So we found that our matrix's determinant is equal to 0, therefore we cannot further apply Cramer's rule. Choice 2 is out. Instead, we must admit that the trivial solution of this system of linear equations is not the only solution. Choice 3 is out too. It was correctly noted by user kul512 in the previous post, that an equation a) can be discounted and/or just dropped, because it has been derived from the equations b) and c); 2*b) - c)=a) ==> 2(4x+5y+6z=0)-(7x+8y+9z=0)=x+2y+3z=0. Many different equations can be derived by using these two equations, but they won't be useful (they are meaningless) as derived equations.

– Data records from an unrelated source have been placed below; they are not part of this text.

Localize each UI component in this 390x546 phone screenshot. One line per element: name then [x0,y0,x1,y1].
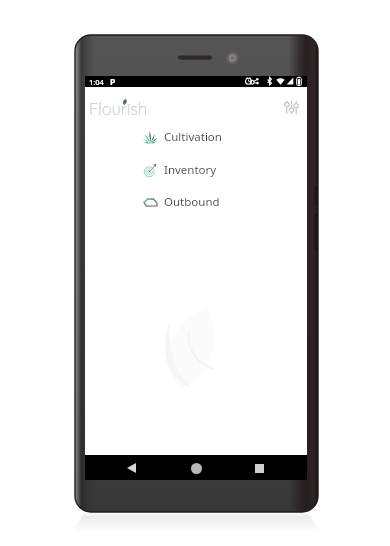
staticText: Outbound [164,194,220,210]
button[interactable]: Filters [282,98,300,116]
staticText: Inventory [164,162,217,178]
staticText: Cultivation [164,129,222,145]
button[interactable]: Inventory [85,154,307,186]
staticText: P [110,76,116,87]
button[interactable]: Home [185,457,207,479]
button[interactable]: Recent apps [248,457,270,479]
staticText: Flourish [89,98,148,119]
button[interactable]: Flourish [89,98,148,119]
button[interactable]: Outbound [85,186,307,218]
button[interactable]: Cultivation [85,121,307,153]
button[interactable]: Back [120,457,142,479]
staticText: 1:04 [89,77,104,87]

We introduce the value t (it can be any number, any value) and solve the system of two equations
b) 4x+ 5y + 6z =0
c) 7x+ 8y + 9z =0

using already the derived equation a) x+2y+3z=0 and multiplying it by 2 and then subtracting its product from the equation b) 4x+5y+6z=0 we will get 4x+5y+6z - 2(x+2y+3z) = 2x+y=0 and y=-2x. By allowing x=t, we have y=-2t and may rewrite the previous system such as
b) 4t+ 5*(-2t) + 6z =0
c) 7t+ 8*(-2t) + 9z =0

we should be able to find z, a) 6z=6t and b) 9z=9t give us z=t.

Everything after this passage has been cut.